The 1985 Kurt Russell movie, The Mean Season was on my mind too. The Miami captured in that film is authentic and messy with boarding houses and mobile home parks contrasted against the wealthier neighborhoods. Russell plays a burned out newspaper reporter assigned to the crime beat that becomes intertwined with a serial killer and the police. The movie is based on the novel In The Heat Of The Summer. Crime dramas are not typically my kind of movie as they get too hung up on telling the story from the perspective of the police and fall prey to cliches, The Mean Season is told from the perspective of the newspaper reporter and that makes it more interesting. 1980s Miami is shown from Bill Baggs Park on Key Biscayne to the raw and steamy nature that is the Everglades. You feel the humidity making you slimy as you watch it. You see South Beach seven years before Gianni Versace fell in love with it and turned The Amsterdam Palace Apartments into his personal palace. Like you maybe, I have stood on those steps in the spot where Versace bled to death after Andrew Cunanan shot him in the back of the head like an execution. It is gruesome to think of how that spot is a top tourist destination in South Beach. Mariel Hemingway plays the love interest in the film and there is never enough of her, she was a far better actress than her late sister Marguax. Richard Jordan perfectly plays the role of the creepy serial killer. The movie is not Oscar material, but it captures the feeling of Miami well. 

 

I prefer Fort Lauderdale, it is part of the South Florida cacophony, but has a different timbre than Miami.

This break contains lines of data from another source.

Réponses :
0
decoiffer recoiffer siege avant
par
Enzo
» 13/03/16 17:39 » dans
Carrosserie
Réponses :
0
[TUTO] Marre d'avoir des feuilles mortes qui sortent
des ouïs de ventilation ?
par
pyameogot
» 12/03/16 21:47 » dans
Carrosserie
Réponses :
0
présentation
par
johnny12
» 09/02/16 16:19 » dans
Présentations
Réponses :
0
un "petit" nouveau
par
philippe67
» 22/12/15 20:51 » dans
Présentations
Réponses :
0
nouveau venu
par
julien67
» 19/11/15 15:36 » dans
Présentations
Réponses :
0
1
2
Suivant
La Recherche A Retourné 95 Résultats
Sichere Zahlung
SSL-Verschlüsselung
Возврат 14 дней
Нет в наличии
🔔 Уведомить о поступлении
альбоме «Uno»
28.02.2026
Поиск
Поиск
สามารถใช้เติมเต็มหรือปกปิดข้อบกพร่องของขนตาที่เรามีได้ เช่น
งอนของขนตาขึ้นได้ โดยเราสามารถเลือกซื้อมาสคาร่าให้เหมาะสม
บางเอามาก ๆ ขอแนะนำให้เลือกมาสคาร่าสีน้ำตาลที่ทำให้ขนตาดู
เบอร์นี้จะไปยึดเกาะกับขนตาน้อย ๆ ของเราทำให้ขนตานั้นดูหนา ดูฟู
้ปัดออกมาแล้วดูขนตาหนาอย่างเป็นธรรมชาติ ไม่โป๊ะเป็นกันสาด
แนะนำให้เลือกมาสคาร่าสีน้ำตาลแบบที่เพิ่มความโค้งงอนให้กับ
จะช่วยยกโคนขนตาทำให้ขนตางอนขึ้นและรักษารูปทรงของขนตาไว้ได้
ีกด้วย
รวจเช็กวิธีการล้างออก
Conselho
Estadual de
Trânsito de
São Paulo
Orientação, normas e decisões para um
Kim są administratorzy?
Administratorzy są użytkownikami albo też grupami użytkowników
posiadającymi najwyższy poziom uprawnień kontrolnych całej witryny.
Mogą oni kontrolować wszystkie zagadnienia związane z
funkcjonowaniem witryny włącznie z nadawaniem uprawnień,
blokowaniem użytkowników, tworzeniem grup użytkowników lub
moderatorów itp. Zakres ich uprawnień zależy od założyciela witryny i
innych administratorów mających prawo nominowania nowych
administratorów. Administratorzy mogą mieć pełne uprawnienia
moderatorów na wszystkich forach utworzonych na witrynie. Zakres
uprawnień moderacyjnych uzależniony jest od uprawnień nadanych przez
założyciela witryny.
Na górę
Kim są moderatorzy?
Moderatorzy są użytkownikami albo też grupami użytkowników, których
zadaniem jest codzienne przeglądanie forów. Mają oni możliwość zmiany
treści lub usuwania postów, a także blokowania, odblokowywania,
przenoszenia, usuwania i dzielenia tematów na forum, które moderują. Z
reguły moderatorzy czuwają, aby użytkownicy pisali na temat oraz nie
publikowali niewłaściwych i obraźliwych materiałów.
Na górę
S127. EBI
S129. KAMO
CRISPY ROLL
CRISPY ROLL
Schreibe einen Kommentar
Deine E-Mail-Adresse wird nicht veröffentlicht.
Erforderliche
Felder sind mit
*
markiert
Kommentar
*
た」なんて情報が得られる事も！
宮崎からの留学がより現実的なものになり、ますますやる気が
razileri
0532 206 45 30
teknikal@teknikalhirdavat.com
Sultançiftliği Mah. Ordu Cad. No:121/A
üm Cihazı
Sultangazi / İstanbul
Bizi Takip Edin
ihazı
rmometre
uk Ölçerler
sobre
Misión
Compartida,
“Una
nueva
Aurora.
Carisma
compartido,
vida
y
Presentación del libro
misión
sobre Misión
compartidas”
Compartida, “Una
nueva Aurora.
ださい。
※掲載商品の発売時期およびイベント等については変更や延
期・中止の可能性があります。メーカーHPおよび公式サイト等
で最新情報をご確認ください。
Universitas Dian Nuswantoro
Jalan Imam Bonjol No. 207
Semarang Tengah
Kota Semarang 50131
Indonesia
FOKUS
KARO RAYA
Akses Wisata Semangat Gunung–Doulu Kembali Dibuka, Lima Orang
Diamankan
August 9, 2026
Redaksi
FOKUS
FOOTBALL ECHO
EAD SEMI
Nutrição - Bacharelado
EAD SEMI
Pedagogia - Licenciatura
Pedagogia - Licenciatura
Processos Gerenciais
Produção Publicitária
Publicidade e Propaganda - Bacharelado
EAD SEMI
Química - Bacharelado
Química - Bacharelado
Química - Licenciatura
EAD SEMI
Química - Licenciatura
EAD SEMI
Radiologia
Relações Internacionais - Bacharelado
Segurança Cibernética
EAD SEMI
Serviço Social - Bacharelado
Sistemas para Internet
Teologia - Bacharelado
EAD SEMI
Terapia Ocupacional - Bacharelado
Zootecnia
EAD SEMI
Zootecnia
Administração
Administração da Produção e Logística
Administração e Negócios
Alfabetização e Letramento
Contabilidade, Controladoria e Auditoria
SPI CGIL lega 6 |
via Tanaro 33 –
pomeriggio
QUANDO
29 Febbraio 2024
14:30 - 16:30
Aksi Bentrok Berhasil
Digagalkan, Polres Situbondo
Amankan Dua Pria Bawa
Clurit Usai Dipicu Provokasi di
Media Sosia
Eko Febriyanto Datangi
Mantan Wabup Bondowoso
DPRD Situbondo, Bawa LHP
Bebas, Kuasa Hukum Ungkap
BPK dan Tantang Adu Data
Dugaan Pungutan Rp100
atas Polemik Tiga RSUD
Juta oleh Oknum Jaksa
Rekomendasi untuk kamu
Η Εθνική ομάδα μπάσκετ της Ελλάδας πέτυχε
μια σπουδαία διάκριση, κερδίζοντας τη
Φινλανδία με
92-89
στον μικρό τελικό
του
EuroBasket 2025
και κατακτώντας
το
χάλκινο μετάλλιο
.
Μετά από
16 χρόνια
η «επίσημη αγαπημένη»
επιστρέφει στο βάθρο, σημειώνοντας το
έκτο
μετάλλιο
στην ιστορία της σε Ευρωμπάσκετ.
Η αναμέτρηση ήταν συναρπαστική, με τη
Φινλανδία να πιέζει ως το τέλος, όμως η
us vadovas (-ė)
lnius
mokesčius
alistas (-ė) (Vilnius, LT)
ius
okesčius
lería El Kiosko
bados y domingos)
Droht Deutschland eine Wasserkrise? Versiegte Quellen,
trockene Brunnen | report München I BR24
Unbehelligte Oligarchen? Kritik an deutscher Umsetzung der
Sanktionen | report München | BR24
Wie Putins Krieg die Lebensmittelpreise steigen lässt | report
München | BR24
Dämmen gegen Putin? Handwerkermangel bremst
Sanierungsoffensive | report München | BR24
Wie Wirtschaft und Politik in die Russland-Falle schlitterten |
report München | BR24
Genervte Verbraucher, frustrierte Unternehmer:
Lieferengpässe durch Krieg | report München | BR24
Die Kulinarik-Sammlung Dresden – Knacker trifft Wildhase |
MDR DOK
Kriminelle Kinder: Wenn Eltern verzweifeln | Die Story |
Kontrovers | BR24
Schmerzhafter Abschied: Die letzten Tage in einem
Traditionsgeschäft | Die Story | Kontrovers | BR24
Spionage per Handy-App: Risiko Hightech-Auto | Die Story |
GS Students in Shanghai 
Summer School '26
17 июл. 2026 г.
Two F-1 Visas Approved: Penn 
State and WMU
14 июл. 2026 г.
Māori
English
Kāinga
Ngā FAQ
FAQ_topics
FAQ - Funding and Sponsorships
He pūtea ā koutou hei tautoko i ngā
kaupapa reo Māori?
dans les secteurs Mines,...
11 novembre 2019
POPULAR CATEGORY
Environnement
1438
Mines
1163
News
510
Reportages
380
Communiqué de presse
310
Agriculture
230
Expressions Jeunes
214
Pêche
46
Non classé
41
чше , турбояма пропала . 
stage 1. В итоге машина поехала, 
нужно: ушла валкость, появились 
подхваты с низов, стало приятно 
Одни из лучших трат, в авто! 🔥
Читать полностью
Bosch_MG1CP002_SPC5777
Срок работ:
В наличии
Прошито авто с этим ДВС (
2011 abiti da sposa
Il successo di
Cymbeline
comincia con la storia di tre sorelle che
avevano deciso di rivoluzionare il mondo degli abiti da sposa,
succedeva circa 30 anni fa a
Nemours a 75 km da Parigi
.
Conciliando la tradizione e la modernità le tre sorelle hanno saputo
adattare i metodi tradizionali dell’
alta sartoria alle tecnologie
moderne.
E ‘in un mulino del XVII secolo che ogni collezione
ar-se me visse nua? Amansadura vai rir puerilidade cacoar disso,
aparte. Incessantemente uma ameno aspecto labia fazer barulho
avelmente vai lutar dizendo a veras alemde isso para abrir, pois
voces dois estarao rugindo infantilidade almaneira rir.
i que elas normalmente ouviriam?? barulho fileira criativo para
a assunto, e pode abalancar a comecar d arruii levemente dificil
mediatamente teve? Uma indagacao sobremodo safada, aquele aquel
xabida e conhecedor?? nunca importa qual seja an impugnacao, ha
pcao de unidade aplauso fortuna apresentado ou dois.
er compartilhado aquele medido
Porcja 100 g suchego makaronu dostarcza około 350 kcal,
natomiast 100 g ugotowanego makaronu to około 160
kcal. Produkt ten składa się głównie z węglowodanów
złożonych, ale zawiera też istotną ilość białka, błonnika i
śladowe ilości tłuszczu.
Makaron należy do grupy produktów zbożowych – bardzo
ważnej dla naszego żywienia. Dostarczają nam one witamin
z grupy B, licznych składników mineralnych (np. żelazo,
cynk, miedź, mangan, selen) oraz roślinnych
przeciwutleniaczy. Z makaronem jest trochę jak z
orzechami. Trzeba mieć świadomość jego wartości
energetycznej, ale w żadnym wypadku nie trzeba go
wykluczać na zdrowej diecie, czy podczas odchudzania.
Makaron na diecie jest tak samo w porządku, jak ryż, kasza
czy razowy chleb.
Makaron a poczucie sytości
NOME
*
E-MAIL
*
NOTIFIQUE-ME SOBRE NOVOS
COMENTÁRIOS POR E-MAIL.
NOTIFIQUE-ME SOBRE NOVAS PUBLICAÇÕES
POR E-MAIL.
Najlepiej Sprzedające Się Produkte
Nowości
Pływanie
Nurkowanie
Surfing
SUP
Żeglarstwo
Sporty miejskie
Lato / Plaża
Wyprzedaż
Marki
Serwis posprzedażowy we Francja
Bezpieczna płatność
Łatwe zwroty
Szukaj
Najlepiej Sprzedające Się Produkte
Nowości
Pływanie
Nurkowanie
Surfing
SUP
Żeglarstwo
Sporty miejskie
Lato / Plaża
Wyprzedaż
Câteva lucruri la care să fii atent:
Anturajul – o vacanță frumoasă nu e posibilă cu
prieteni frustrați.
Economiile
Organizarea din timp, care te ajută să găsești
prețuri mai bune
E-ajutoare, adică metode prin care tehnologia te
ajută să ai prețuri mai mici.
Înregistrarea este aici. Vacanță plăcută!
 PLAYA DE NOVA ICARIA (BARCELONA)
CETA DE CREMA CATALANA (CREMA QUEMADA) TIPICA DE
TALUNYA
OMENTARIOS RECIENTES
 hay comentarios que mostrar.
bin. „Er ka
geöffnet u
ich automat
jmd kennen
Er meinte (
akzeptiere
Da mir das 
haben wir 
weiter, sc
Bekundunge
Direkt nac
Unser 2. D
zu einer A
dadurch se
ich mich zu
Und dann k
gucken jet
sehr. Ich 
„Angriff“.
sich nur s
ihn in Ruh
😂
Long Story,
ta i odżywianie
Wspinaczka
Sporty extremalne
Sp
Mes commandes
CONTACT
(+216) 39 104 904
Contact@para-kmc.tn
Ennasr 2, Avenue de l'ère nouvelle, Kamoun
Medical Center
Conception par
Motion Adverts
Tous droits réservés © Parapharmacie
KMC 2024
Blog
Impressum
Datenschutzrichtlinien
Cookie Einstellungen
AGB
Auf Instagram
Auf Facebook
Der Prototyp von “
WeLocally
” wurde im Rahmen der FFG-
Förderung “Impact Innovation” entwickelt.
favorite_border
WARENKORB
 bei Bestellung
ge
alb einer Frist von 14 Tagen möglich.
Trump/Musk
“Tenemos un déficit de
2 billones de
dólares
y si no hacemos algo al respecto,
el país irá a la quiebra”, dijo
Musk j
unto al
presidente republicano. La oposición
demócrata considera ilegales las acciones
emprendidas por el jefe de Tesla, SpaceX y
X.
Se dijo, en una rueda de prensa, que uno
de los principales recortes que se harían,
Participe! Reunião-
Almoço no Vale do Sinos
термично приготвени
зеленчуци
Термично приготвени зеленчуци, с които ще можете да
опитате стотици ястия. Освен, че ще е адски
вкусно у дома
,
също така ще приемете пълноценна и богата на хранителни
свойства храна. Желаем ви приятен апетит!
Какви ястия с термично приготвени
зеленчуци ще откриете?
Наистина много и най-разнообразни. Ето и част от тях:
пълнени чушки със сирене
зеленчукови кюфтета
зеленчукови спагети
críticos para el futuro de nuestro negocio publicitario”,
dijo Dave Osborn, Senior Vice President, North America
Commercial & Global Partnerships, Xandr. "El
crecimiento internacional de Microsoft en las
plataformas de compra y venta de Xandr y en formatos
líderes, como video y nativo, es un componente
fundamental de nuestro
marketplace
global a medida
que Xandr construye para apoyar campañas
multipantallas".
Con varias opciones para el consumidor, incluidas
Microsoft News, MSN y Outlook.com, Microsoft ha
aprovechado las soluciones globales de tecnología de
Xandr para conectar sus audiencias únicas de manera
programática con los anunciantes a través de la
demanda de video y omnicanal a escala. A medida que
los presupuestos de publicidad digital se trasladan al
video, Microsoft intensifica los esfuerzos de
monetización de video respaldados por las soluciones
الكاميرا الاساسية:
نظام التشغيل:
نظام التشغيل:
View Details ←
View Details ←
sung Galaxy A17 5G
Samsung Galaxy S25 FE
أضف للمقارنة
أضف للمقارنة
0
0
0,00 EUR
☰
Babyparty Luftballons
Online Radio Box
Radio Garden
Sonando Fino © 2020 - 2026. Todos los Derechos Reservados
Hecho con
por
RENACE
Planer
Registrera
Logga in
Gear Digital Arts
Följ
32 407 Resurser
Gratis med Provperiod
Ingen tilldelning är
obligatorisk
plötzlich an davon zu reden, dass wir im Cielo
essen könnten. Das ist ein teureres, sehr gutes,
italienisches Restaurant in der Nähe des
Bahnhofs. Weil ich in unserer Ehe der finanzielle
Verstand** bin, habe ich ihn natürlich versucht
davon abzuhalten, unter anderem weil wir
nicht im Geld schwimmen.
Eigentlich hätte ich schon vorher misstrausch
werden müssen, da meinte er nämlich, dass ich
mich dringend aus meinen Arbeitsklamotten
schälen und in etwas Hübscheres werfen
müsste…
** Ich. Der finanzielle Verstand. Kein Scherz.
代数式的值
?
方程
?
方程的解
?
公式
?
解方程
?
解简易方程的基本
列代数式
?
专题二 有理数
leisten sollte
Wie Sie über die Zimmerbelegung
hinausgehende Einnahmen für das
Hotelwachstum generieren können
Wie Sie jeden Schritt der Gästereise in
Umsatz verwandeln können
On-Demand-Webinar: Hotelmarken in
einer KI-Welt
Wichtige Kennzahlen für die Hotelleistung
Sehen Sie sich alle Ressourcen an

It is big, sometimes wild, but more discreet in its plumage than its big brother next door. You can disappear behind the paurotis palms, find a lonely plot of beach at the right time of day to throw down a towel under the rays and watch the yachts idle down the canals. It has its multi-millionaire mansions in spades, a Rolls-Royce showroom on Sunrise Boulevard, marinas stocked with yachts like soft drinks, people begging for change at the I-95 off ramps, check cashing places and broken down places people call home too. The sun beats down hard in Broward as it does in Dade, but enough of the relaxed Florida spirit still exists in Fort Lauderdale that is gone from Miami. Where else can you find the banana man handing out free bananas every day just after noon on Ocean Boulevard, watch fresh fallen coconuts drift by in a canal as you sit on a barge and eat lobster or have a yacht sail by your window at ten at night blaring You Shook Me All Night Long? No place else other than Fort Lauderdale. I do not recommend eating Thai in Amarillo in a place next to a car repair shop, but there are a number of good Thai restaurants in Fort Lauderdale and that satisfies me.

 

Somewhere between the downpours and the roadside stands selling oranges, pecans and looks at baby alligators around Ormond Beach on a detour to Jacksonville for food, a song entered my head. The acoustic guitar backed by the strings and horns at the intro came at me like the spinning wheels of an eighteen wheeler and a familiar feeling swept over me. I would hear this song in the late 1980s and 90s when I was hanging out and snorkeling in the Panhandle between Mexico Beach and St. George Island. I know Florida just as well as I know Georgia and a few other states, but that's neither here nor there at the moment. There was an oldies station out of Panama City that I listened called Sunny 98.5 and this song was a staple in their playlist. This song reminds me of rain splattered sand on the side of my Z Car from the sand dunes and the smell of wet driftwood. The sunburn of my memories aches every time I have to leave the ocean over the horizon. The song came out before I was born and it is from a different era in American culture, but I connected with it nonetheless. Great music is timeless and crosses the divides of humanity, maybe one day that kind of music will be popular again.

 

Anyway, I am back and ready to sit at my big wooden desk, enjoy my favorite season, go to the mountains for hikes in the falling leaves and buy some Georgia apples.